How to find original contents in MAG for obgn-arxiv dataset?

418 views
Skip to first unread message

黄蔚然

unread,
Sep 15, 2020, 12:12:30 PM9/15/20
to Open Graph Benchmark
I just found this Google group, and I just sent an email to OGB team which I now think could be shared in this group.

TL;DR, I want the raw titles and abstracts instead of preprocessed feature vectors, but the MAG documentation is making me confused, so I need help. Below is the email:

Dear OGB team,

I am now trying to do some work on OGB datasets, and I really appreciate your great job. Currently I focus on the ogbn-arxiv dataset. 

I noticed that you obtain the feature vectors by simply averaging the embedding of each word in the titles and abstracts, and the embeddings are generated by skip-gram. It looks like a simple way to get features which could be inaccurate, and the results of MLP proves it. 

I am trying to figure out how the neighbors and a node itself affect the classification process, so I wonder which level can a model achieve when it only leverage the information of each nodes (i.e with no graph info). I am thinking of feeding the titles and abstracts to Bert and classify these papers and seeing what would happen. 

Thus, I now need the titles and abstracts of each paper in ogbn-arxiv dataset. After checking the MAG website I found it hard to fetch them, so I write this email to ask if you can help me with this. Besides, any advice on this will be also highly appreciated.

Thanks in advance.



Open Graph Benchmark

unread,
Sep 15, 2020, 6:58:41 PM9/15/20
to Open Graph Benchmark
Hi,

Here is what you can do:
2. map the Paper Ids in ogbn-arxiv with those in MAG to get their paper titles and abstracts. 

Best,
OGB Team

2020年9月15日火曜日 9:12:30 UTC-7 黄蔚然:

黄蔚然

unread,
Sep 16, 2020, 3:16:41 AM9/16/20
to Open Graph Benchmark
Thanks for your reply. But I am wondering if your team has the raw data that could share with us? It seems the Azure platform limits the transactions per day.

Weihua Hu

unread,
Sep 16, 2020, 3:30:54 AM9/16/20
to Open Graph Benchmark
It would be hard for us to prepare the additional data promptly, as our member is taking leave now. That's why we suggest you to fetch necessary information on your side. Thanks for your understanding.

Best,
Weihua

2020年9月16日水曜日 0:16:41 UTC-7 黄蔚然:

黄蔚然

unread,
Sep 17, 2020, 6:59:53 AM9/17/20
to Open Graph Benchmark
Dear Weihua,

I tried Azure, it really requires some effort to extract the info we need. I could sign up MAG for free, but it seems when I want to manipulate the dataset directly on Azure (since downloading ~200 GB data locally is hard) requires me to pay. Azure also set a limitation on the number of vCPUs, I need to contact the resource manager to increase my quota, etc. 

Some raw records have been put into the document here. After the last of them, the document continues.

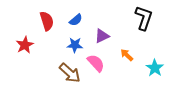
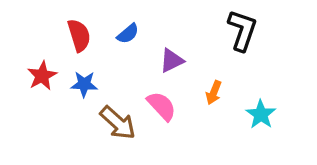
blue star: (75, 45) -> (84, 84), moved
orange arrow: (127, 55) -> (214, 93), turned -112

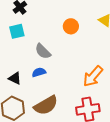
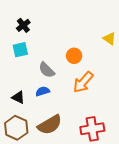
orange circle: (71, 26) -> (74, 56), moved
orange arrow: (93, 76) -> (83, 82), moved

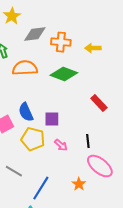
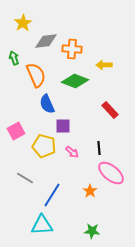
yellow arrow: (93, 48) -> (104, 65), moved
orange semicircle: (25, 68) -> (36, 75), turned 70
blue semicircle: (26, 112) -> (47, 104), moved

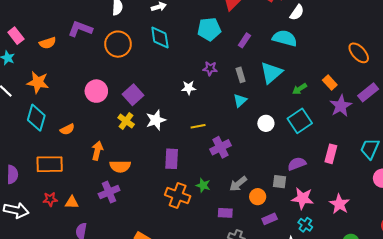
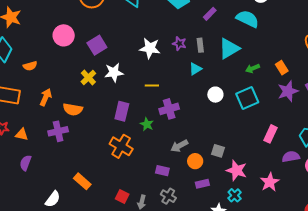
purple star: (210, 68) -> (179, 44), moved
white star: (189, 88) -> (150, 48), size x1.5
yellow cross: (126, 121) -> (88, 78), moved
orange arrow: (97, 151) -> (46, 97), moved
purple semicircle: (297, 164) -> (291, 157), moved
green star: (203, 185) -> (147, 124), moved

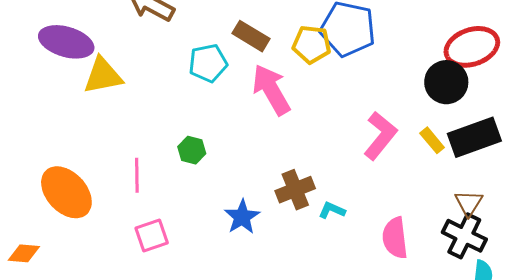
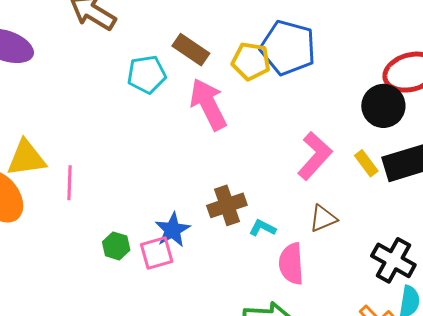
yellow triangle: (103, 76) -> (26, 158), moved
green hexagon: (192, 150) -> (116, 246), moved
brown triangle: (469, 203) -> (323, 218), moved, turned 32
pink square: (152, 235) -> (157, 253), moved
pink semicircle: (395, 238) -> (291, 264), moved

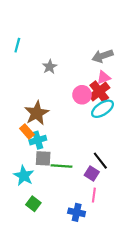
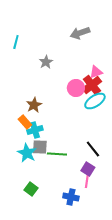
gray arrow: (103, 56) -> (80, 33), moved
brown star: (37, 113) -> (34, 105), size x0.7
purple square: (92, 174) -> (88, 169), moved
cyan star: (24, 176) -> (27, 153), moved

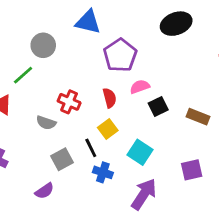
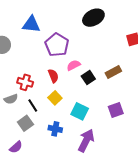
brown rectangle: (198, 117) -> (113, 72), moved, turned -42
gray semicircle: (46, 123) -> (11, 99), turned -32
black line: (91, 148) -> (33, 105), moved
purple square: (192, 170) -> (116, 110), moved

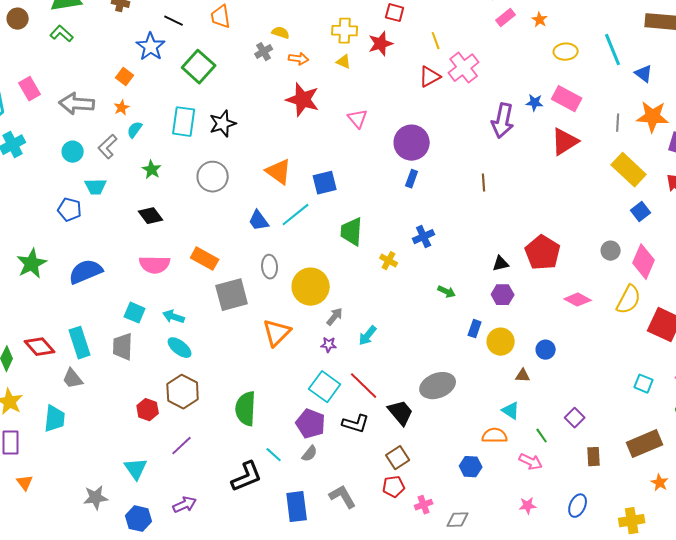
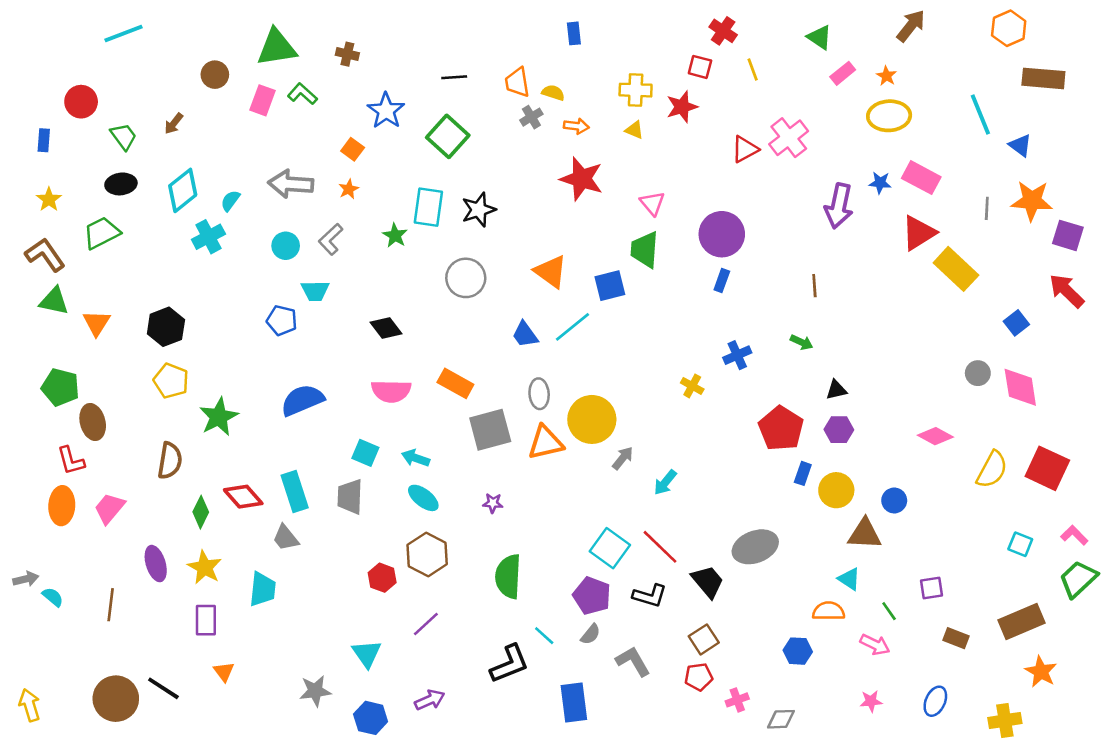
orange trapezoid: (221, 17) -> (517, 82), moved
black line: (174, 21) -> (454, 77), moved, turned -30
green L-shape: (62, 34) -> (302, 94), moved
yellow line: (436, 41) -> (753, 69), moved
yellow ellipse: (566, 52) -> (889, 116), moved, size x1.4
pink rectangle: (30, 89) -> (262, 100), moved, turned 50
cyan semicircle: (135, 130) -> (230, 201), moved
green star: (152, 170) -> (395, 235), moved
yellow rectangle: (629, 170) -> (956, 269), moved
green trapezoid: (352, 232) -> (645, 250), moved
red pentagon: (543, 253) -> (781, 428), moved
pink diamond: (644, 262) -> (1020, 387), turned -32
green star: (32, 264) -> (219, 417), moved
green arrow: (447, 292) -> (802, 342), moved
yellow semicircle: (629, 300) -> (992, 470), moved
orange triangle: (277, 333) -> (546, 443), moved, turned 32
purple star: (329, 345) -> (493, 503), moved
brown triangle: (523, 376) -> (865, 534), size x1.8
purple square: (575, 418) -> (932, 588), turned 36
brown rectangle: (594, 457) -> (956, 638), turned -66
orange star: (660, 483) -> (1041, 672), size x1.4
gray L-shape: (343, 497) -> (633, 661), moved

I expect the text file of all titles & abstracts is an intermediate step when you were building the dataset, it is also rather small, with only ~170K papers, the file should be ~100MB, and it is likely your team is keeping it. So I wonder whether it is possible to contact the member for it? It would be a very huge help to us and greatly lighten our workload.

Thanks,
Weiran

Uri Alon

unread,
Sep 17, 2020, 3:45:13 PM9/17/20
to Open Graph Benchmark
I agree, scraping ourselves would not enable an exact repro, because of different filters, tokenization, etc.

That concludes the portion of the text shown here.